“Safe Countries” List of the Data Protection Board Is Still in the Works

Posted in Data protection and cybersecurity Corporate, M&A and securities

The Turkish Data Protection Law[1] (the “Law”) regulates the transfer of personal data outside of Turkey in detail. According to the Law, as a general rule, explicit consent is required for all data transfers from Turkey to other countries.

If explicit consent cannot be obtained, transfer under the concept of “just grounds” is still possible provided that the requirements under the Law are fulfilled. In such case, the transfer must fulfill one of the just grounds found in the Law, an exhaustive list of which may be found under Articles 5(2) and 6 of the Law. Circumstances where explicit consent is not required include, among others, cases where data processing is:

  • obligatory by law;
  • necessary to enter into or perform a contract;
  • when the data in question has already been made public by the data subject (i.e. the person); or
  • when factual circumstances effectively prevent obtaining such consent (e.g. if there are pressing time concerns about the processing of data that would affect one’s life or bodily integrity).

If the necessity of the transfer meets one of the just grounds under the Law, it is also necessary to examine whether prior to undertaking the data transfer the destination country is considered a “safe country.”

If the recipient country is a “safe country,” that is, if the country is deemed to have implemented sufficient personal data protections, the transfer may proceed on the basis of just grounds without explicit consent.

If the recipient country is found not to qualify as a “safe country” from a data protection standpoint, the data controller in Turkey must execute an undertaking with the data controller or data processor in the recipient country, guaranteeing a sufficient degree of protection. This undertaking must be submitted and approved by the Data Protection Board (the “Board”). Last year, the Board published on its website two separate templates, one for transfers between two data controllers and one for transfers from a data controller to a data processor, one or both of which, depending on the nature of the specific transfer, must be used when applying for transfer approval.

As of the date of this publication, the list of safe countries has yet to be generated by the Board. On September 26, 2020, the Board announced that the list of safe countries is still in process because a review of the legal framework in place at both national and sub-national levels is being conducted. Meaning that if a country has overlapping federal and state-level data protection laws, the Board is reviewing both legal frameworks when making a determination. The Board also noted that the following criteria, all of which are also provided in the Law, are being taken into account when compiling the safe country list:

  • countries with international treaties to which Turkey is a party;
  • whether the recipient country considers Turkey to be a “safe country” (i.e. the principle of reciprocity); and
  • the relevant legal framework in the recipient country and how it is enforced in practice.

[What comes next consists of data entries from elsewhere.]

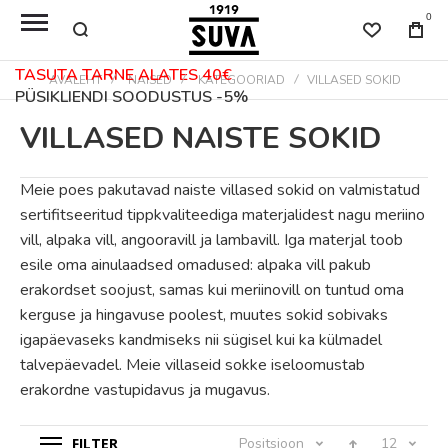
0
TASUTA TARNE ALATES 40€
AVALEHT
NAISED
KATEGOORIAD
VILLASED SOKID
PÜSIKLIENDI SOODUSTUS -5%
VILLASED NAISTE SOKID
Meie poes pakutavad naiste villased sokid on valmistatud
sertifitseeritud tippkvaliteediga materjalidest nagu meriino
vill, alpaka vill, angooravill ja lambavill. Iga materjal toob
esile oma ainulaadsed omadused: alpaka vill pakub
erakordset soojust, samas kui meriinovill on tuntud oma
kerguse ja hingavuse poolest, muutes sokid sobivaks
igapäevaseks kandmiseks nii sügisel kui ka külmadel
talvepäevadel. Meie villaseid sokke iseloomustab
erakordne vastupidavus ja mugavus.
FILTER
Positsioon
12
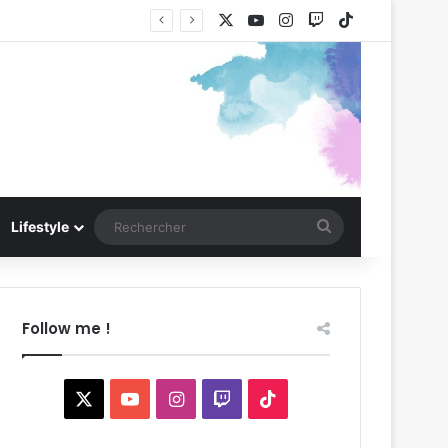
X
YouTube
Instagram
Twitch
TikTok
Rechercher
Lifestyle
Follow me !
X
YouTube
Instagram
Twitch
TikTok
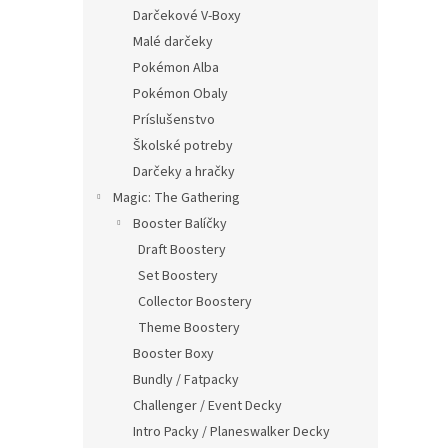
Darčekové V-Boxy
Malé darčeky
Pokémon Alba
Pokémon Obaly
Príslušenstvo
Školské potreby
Darčeky a hračky
Magic: The Gathering
Booster Balíčky
Draft Boostery
Set Boostery
Collector Boostery
Theme Boostery
Booster Boxy
Bundly / Fatpacky
Challenger / Event Decky
Intro Packy / Planeswalker Decky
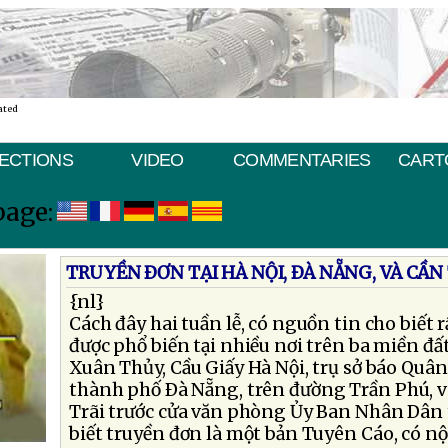
ated
ECTIONS
VIDEO
COMMENTARIES
CART
page:
TRUYỀN ÐƠN TẠI HÀ NỘI, ÐÀ NẴNG, VÀ CẦN
{nl}
Cách đây hai tuần lễ, có nguồn tin cho biết 
được phổ biến tại nhiều nơi trên ba miền đất
Xuân Thủy, Cầu Giấy Hà Nội, trụ sở báo Quâ
thành phố Ðà Nẵng, trên đường Trần Phú, 
Trãi trước cửa văn phòng Ủy Ban Nhân Dân 
biết truyền đơn là một bản Tuyên Cáo, có n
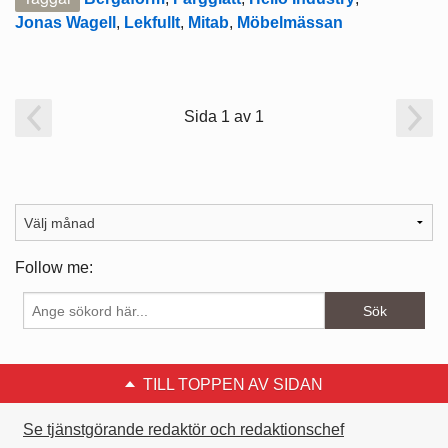
Jonas Wagell
,
Lekfullt
,
Mitab
,
Möbelmässan
Sida 1 av 1
Follow me:
TILL TOPPEN AV SIDAN
Se tjänstgörande redaktör och redaktionschef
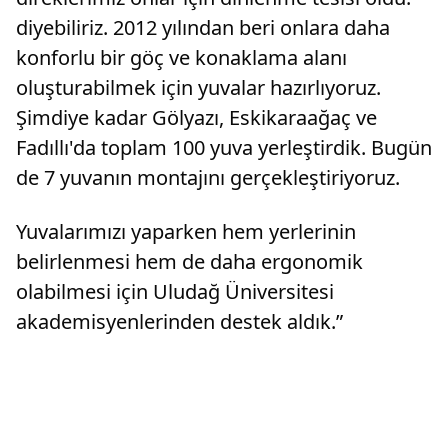
diyebiliriz. 2012 yılından beri onlara daha
konforlu bir göç ve konaklama alanı
oluşturabilmek için yuvalar hazırlıyoruz.
Şimdiye kadar Gölyazı, Eskikaraağaç ve
Fadıllı'da toplam 100 yuva yerleştirdik. Bugün
de 7 yuvanın montajını gerçekleştiriyoruz.
Yuvalarımızı yaparken hem yerlerinin
belirlenmesi hem de daha ergonomik
olabilmesi için Uludağ Üniversitesi
akademisyenlerinden destek aldık.”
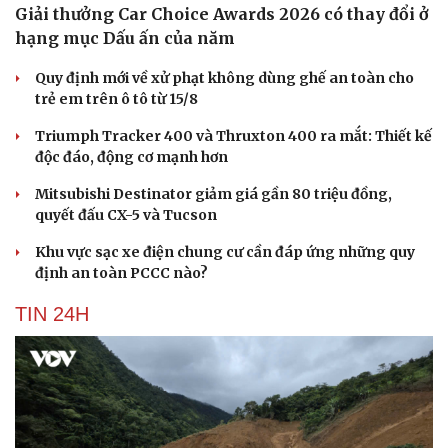
Giải thưởng Car Choice Awards 2026 có thay đổi ở
hạng mục Dấu ấn của năm
Quy định mới về xử phạt không dùng ghế an toàn cho
trẻ em trên ô tô từ 15/8
Triumph Tracker 400 và Thruxton 400 ra mắt: Thiết kế
độc đáo, động cơ mạnh hơn
Mitsubishi Destinator giảm giá gần 80 triệu đồng,
quyết đấu CX-5 và Tucson
Khu vực sạc xe điện chung cư cần đáp ứng những quy
định an toàn PCCC nào?
TIN 24H
Du lịch
Podcast
Tư vấn
Câu chuyện thời sự
Săn Tour
Đọc truyện đêm khuya
check-in
Cửa sổ tình yêu
Kể chuyện cho bé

Alluding to its earlier decision number 2019/125 dated May 2, 2019, the Board also noted that it will consider whether a destination country has:

  • a data protection board and, if so, whether it is independent from political influence;
  • whether the data protection board’s decisions are appealable;
  • whether the destination country is a member-state of international organizations of which Turkey is also a member; and
  • the extent of Turkey’s cross-border trade relations with that country.

The Board reiterated that the safe country list will be “living,” meaning it will be subject to regular update and review. Should the legal measures, as well as some of the other criteria mentioned above, in place in any of the countries on or off the list change sufficiently, a status update may be warranted.

While the Board’s work on the safe country list is ongoing, data controllers must either rely on explicit consent from data subjects, or, in the absence of explicit consent, one of the just grounds listed in the Law must be fulfilled and an undertaking executed, submitted to and approved by the Board.

 

[1] Kişisel Verilerin Korunması Kanunu, Law no. 6698 on data protection published in the Official Gazette dated April 7, 2016, and numbered 29677.